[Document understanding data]
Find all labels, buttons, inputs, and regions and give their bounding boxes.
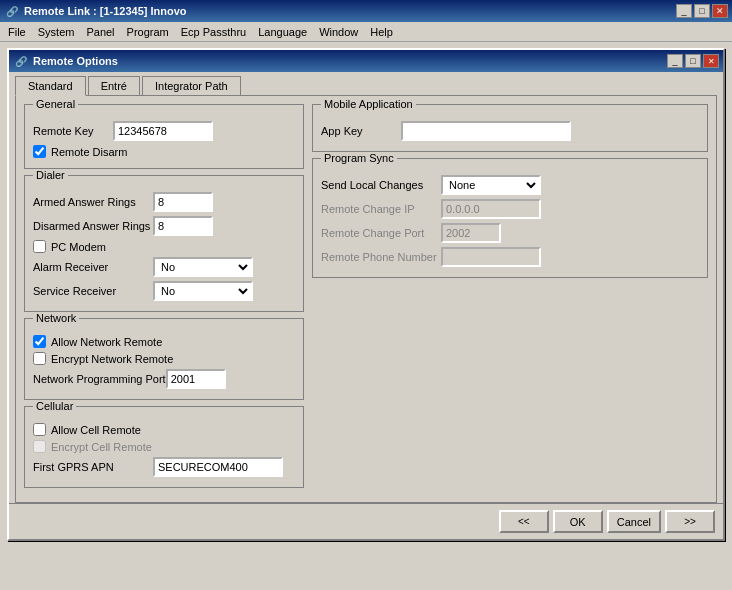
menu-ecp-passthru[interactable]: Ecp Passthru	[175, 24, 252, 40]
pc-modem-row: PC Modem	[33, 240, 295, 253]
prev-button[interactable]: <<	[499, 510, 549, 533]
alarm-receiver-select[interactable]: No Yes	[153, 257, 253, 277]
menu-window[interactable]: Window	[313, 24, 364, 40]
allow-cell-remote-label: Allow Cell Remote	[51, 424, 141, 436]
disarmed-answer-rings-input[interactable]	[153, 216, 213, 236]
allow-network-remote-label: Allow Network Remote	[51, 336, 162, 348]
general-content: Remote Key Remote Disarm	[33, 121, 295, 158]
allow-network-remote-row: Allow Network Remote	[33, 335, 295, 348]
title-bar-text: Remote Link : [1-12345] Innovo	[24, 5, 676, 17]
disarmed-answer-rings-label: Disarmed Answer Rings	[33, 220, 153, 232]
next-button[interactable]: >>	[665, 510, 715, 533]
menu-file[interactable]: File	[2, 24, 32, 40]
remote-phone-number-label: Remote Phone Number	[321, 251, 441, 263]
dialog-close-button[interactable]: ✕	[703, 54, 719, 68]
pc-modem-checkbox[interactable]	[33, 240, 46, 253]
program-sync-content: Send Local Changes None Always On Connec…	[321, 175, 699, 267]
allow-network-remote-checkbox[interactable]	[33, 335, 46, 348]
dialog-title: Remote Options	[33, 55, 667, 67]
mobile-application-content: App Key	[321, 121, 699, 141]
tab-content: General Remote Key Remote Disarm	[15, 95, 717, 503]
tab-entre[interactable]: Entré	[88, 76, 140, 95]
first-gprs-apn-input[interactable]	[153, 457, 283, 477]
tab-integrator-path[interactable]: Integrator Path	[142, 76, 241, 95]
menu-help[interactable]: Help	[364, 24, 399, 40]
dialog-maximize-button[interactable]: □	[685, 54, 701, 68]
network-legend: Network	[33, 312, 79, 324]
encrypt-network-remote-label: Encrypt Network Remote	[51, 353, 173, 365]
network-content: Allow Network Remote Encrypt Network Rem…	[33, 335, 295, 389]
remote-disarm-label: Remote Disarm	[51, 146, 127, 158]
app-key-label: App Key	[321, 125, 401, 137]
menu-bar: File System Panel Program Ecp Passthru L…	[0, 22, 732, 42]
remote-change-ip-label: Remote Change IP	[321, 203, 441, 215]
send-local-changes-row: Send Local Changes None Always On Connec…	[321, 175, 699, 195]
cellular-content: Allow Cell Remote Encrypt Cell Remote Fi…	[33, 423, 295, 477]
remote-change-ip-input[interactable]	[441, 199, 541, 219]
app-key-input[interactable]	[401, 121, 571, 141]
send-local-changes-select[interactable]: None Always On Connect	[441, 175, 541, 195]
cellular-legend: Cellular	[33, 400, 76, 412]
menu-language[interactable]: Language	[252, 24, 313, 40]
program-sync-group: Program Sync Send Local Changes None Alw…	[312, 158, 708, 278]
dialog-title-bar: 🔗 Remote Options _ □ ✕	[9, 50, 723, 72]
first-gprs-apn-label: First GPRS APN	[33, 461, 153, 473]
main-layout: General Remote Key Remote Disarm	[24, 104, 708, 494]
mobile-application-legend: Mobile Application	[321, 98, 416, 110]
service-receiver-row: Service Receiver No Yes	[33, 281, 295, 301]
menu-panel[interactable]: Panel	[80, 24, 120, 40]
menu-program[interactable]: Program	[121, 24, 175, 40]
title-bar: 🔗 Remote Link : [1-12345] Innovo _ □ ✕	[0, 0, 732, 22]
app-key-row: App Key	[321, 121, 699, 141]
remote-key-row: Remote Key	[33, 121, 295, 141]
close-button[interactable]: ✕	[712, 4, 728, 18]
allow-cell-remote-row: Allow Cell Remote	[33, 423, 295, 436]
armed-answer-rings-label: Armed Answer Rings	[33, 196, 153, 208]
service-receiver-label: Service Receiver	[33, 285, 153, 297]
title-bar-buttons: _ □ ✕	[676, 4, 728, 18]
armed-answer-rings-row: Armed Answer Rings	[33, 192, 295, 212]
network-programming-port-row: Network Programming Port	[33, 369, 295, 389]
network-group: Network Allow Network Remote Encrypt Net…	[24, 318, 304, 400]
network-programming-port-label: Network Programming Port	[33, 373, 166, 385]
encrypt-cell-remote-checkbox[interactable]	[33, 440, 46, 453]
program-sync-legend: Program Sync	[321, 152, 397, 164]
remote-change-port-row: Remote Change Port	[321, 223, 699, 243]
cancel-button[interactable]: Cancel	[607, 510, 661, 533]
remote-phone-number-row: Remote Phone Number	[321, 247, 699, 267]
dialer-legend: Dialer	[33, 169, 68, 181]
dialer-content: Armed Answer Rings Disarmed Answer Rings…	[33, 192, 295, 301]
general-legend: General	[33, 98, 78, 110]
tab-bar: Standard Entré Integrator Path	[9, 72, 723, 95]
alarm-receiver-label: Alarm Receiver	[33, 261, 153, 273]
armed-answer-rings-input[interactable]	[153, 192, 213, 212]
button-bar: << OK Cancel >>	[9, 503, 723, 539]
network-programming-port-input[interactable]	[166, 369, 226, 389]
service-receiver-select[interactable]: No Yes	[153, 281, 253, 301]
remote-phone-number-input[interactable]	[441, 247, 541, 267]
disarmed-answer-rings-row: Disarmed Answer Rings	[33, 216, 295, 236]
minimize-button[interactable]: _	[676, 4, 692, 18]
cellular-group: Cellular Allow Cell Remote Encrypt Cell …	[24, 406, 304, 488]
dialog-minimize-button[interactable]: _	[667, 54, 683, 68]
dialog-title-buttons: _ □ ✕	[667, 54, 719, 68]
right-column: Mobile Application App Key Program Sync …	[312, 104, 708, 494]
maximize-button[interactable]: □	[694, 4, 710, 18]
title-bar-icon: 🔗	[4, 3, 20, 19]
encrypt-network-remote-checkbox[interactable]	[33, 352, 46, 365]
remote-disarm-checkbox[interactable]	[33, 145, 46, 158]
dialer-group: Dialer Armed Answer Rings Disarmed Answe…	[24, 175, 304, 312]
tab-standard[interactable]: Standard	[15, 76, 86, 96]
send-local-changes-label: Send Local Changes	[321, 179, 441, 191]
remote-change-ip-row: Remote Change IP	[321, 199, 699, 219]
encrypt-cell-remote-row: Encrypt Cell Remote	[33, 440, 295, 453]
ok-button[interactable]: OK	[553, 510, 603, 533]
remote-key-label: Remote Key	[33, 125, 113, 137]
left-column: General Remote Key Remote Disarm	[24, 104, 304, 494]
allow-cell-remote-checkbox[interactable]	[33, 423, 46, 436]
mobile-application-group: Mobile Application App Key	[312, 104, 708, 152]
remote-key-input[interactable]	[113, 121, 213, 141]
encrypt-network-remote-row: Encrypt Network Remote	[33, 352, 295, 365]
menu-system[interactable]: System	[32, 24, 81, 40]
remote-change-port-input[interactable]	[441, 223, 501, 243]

Your objective
Look for the string "Entré" in the entries above. Copy every line that has it.

Solution to this problem
tab-entre[interactable]: Entré	[88, 76, 140, 95]
tab-bar: Standard Entré Integrator Path	[9, 72, 723, 95]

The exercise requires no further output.